More than 2,200 Yemenis have tied the knot during the past month at a series of mass weddings funded by Saudi businessmen and various charities, Arab News reports:
"Each groom is given 65,000 Yemeni rials ($290), a gold necklace, a ring and clothes. Another 30,000 rials ($133) and a meal for 300 is granted to the bride's family. Eligible grooms must be employed and have to be unmarried."
Mass weddings of this kind are not unusual in the Arab countries (I first wrote about them almost 10 years ago). Obviously they are a boon for the impoverished couples who take part, but I do feel rather ambivalent about them. For one thing, they are usually organised by conservative religious elements – the same types that we find in the west promoting marriage as a cure for most of our social ills.
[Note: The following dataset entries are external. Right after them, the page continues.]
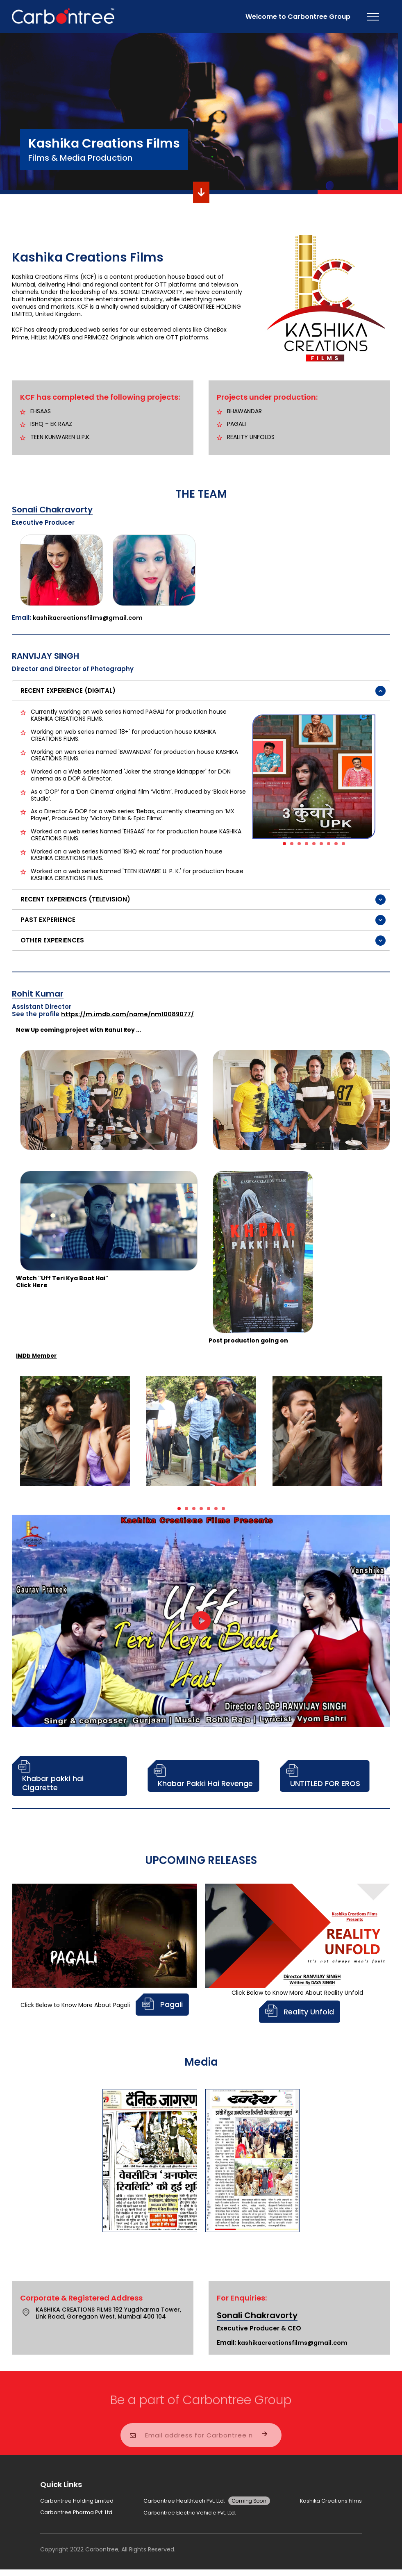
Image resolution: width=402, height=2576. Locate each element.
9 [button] (346, 846)
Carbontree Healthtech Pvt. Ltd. (208, 2500)
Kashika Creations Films (328, 2500)
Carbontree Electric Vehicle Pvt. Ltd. (191, 2515)
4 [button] (309, 846)
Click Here (32, 1285)
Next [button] (375, 776)
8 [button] (338, 846)
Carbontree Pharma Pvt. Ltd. (80, 2515)
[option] (314, 777)
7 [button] (331, 846)
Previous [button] (252, 776)
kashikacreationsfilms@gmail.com (90, 617)
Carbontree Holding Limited (79, 2500)
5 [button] (316, 846)
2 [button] (294, 846)
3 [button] (302, 846)
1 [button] (287, 846)
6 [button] (324, 846)
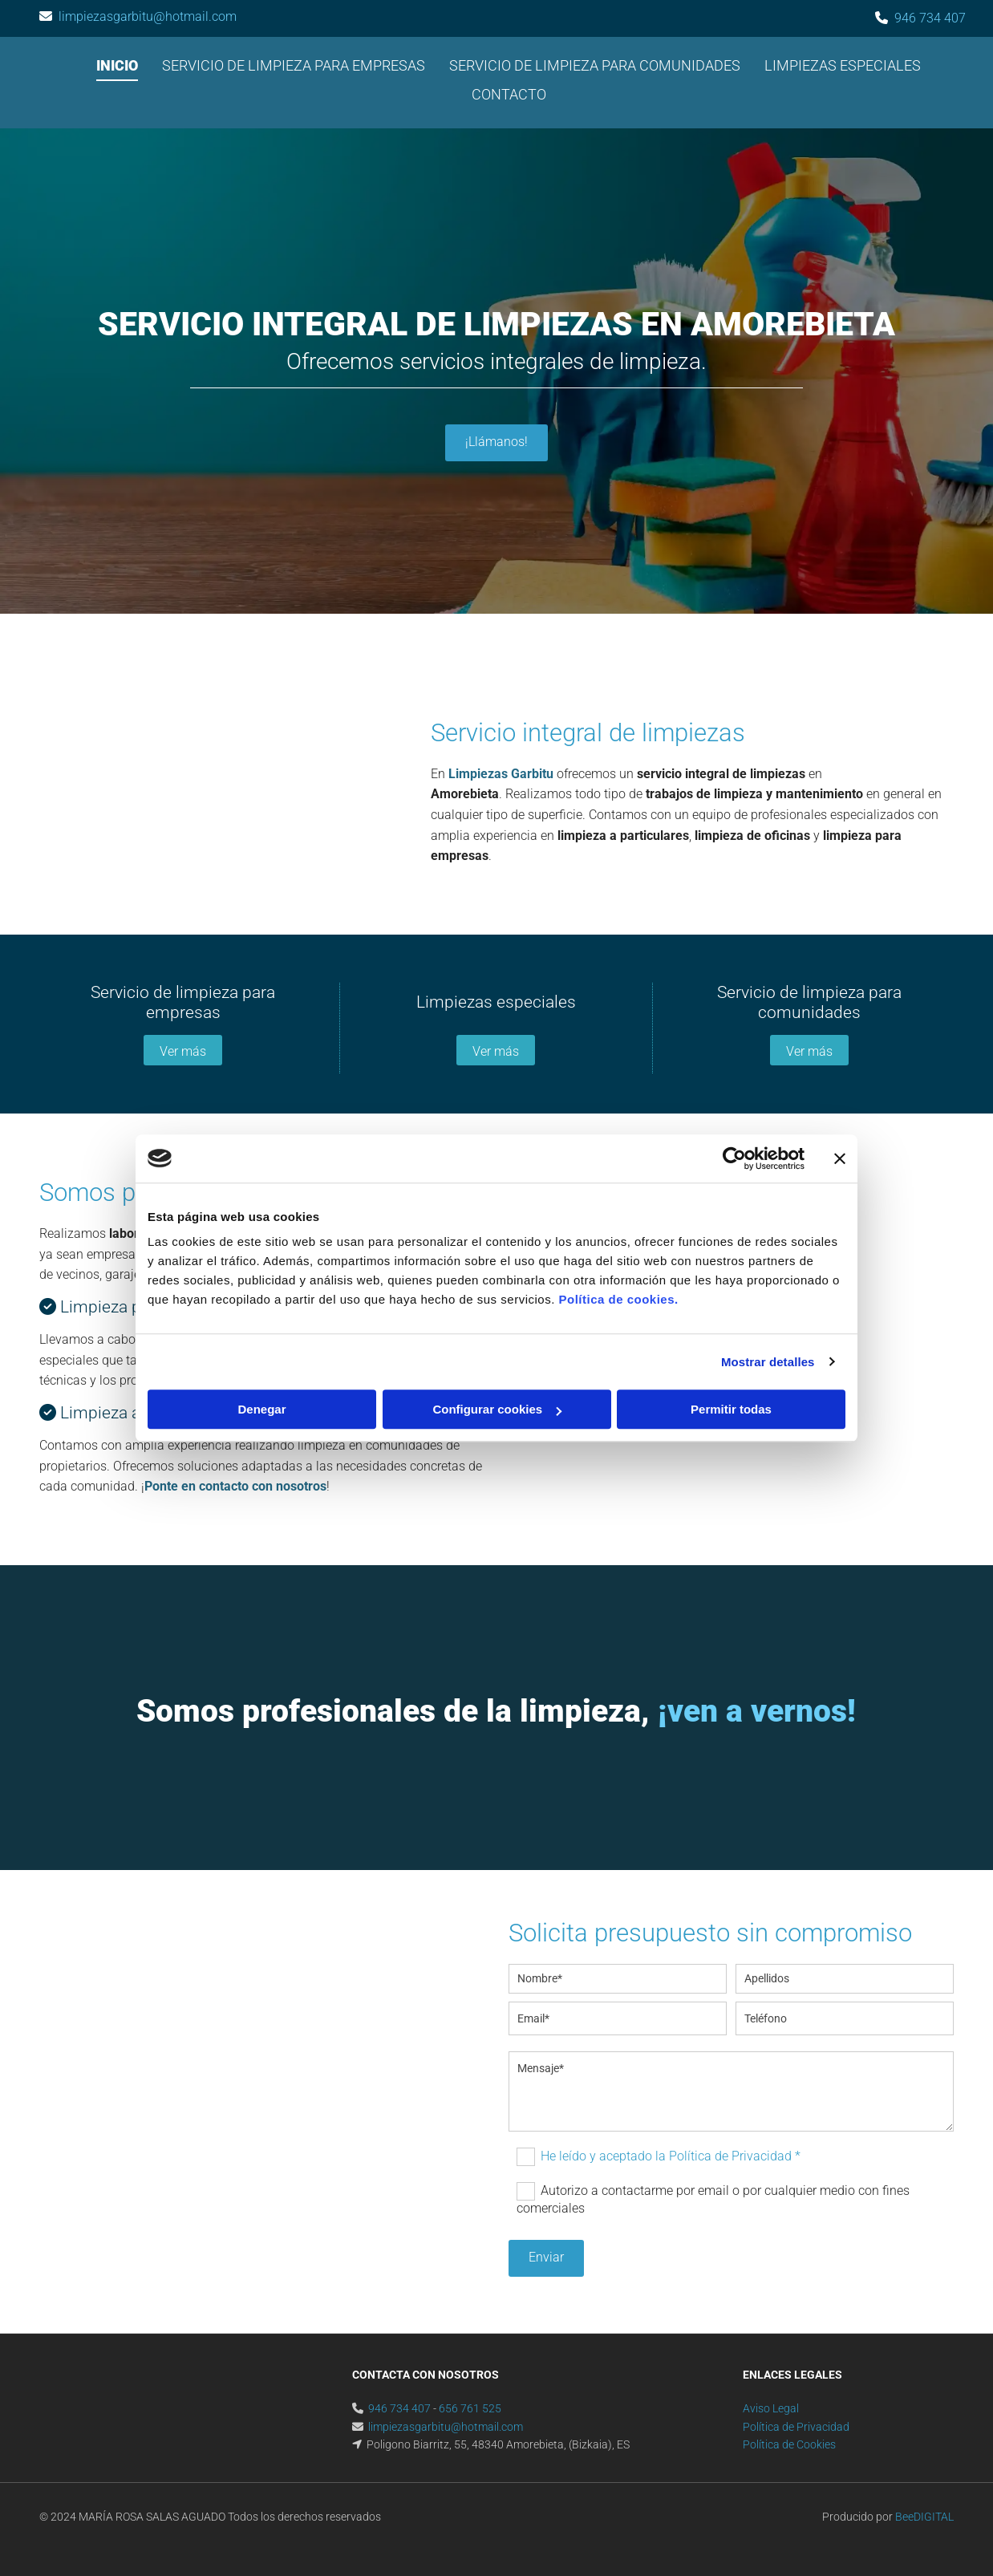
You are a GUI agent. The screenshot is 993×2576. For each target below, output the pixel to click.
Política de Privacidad (796, 2426)
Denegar (261, 1409)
Also, mass weddings can never be anything more than a palliative. The underlying problem is that marriage has become prohibitively expensive for many Arabs while, at the same time, anyone who remains unmarried is generally regarded as a social failure.
The average age for marriage is rising, while the taboo on sex before marriage (together with the obsession with female virginity) leads to all sorts of frustrations. Behind that is the dowry problem and the attitude that marriage is an economic partnership between two families rather than the culmination of a love affair.
Posted by Brian Whitaker, 14 May 2010.